About this task
Exactly as they appear, restate the lines of the material, from the first through the one containing "The image size is (1024, 1309).".

Material provided

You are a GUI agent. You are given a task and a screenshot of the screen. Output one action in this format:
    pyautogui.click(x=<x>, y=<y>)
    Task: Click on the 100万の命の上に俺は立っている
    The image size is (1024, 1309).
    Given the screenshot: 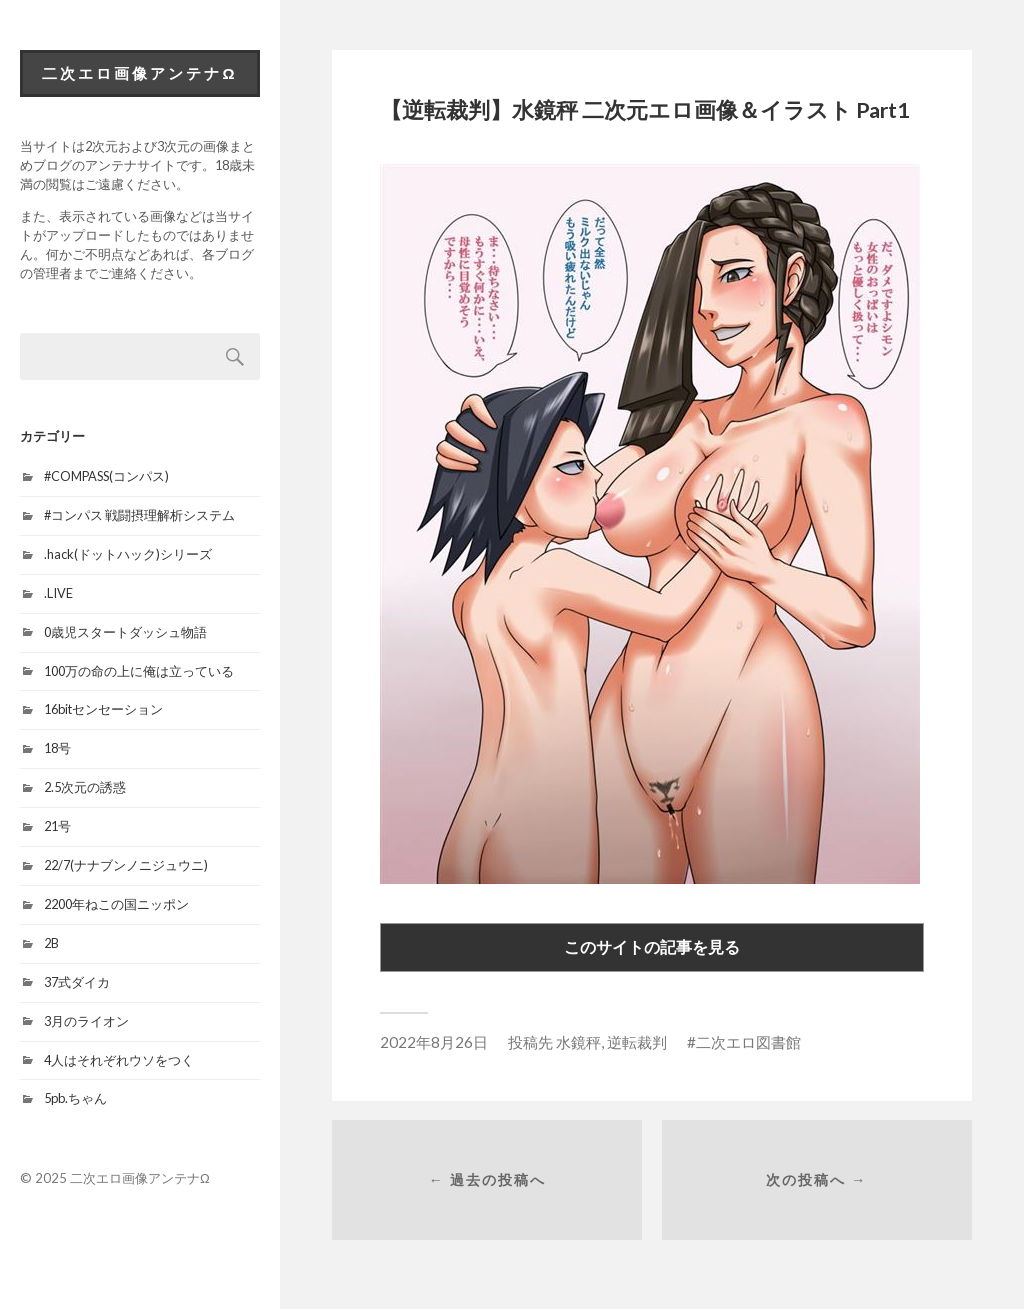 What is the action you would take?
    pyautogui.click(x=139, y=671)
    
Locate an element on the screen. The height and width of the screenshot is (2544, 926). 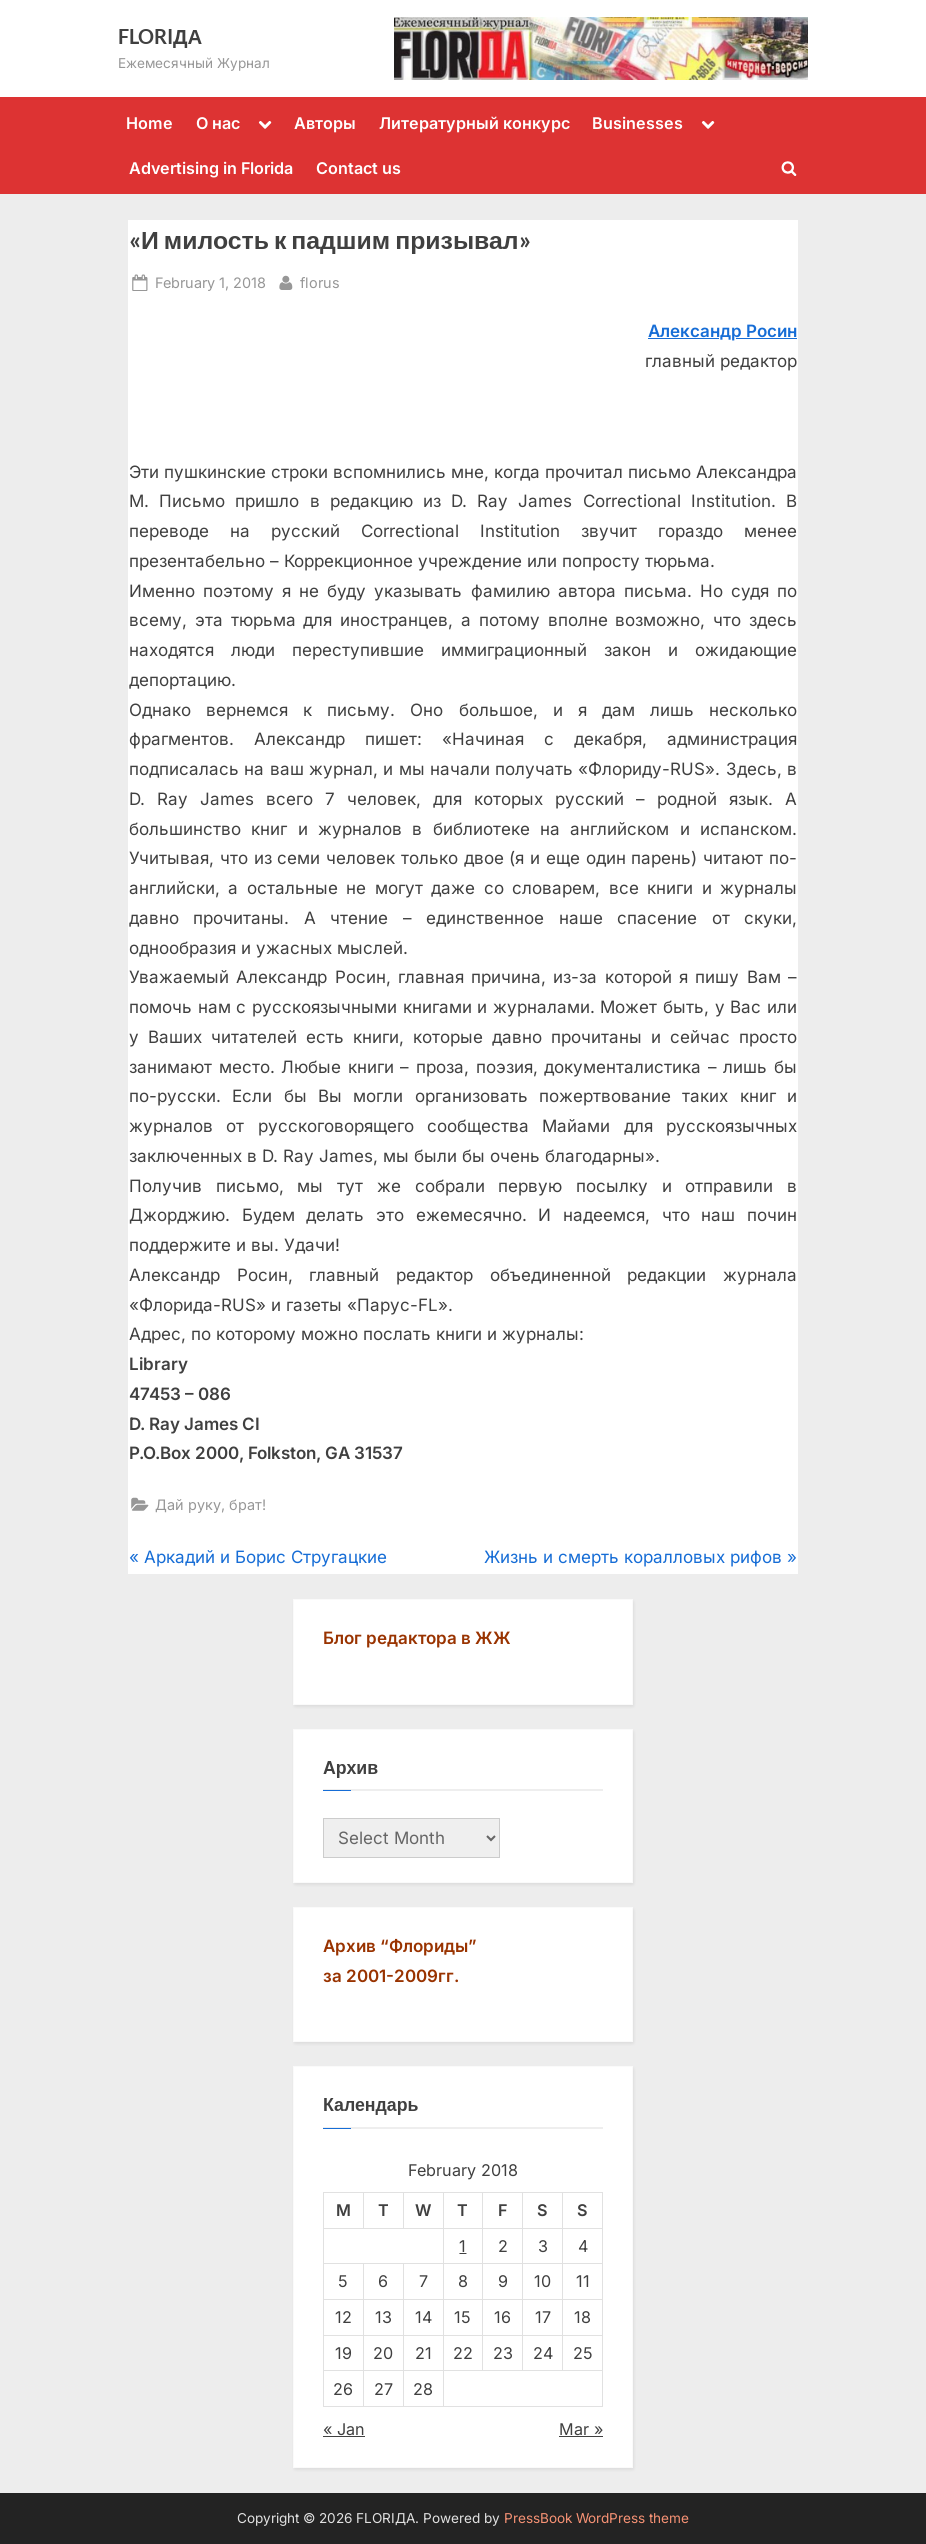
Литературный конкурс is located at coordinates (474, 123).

Your response
You are a GUI agent. You are given a task and a screenshot of the screen. Output one action in this format:
    pyautogui.click(x=<x>, y=<y>)
    Task: Click on the 100万の命の上に俺は立っている
    The image size is (1024, 1309).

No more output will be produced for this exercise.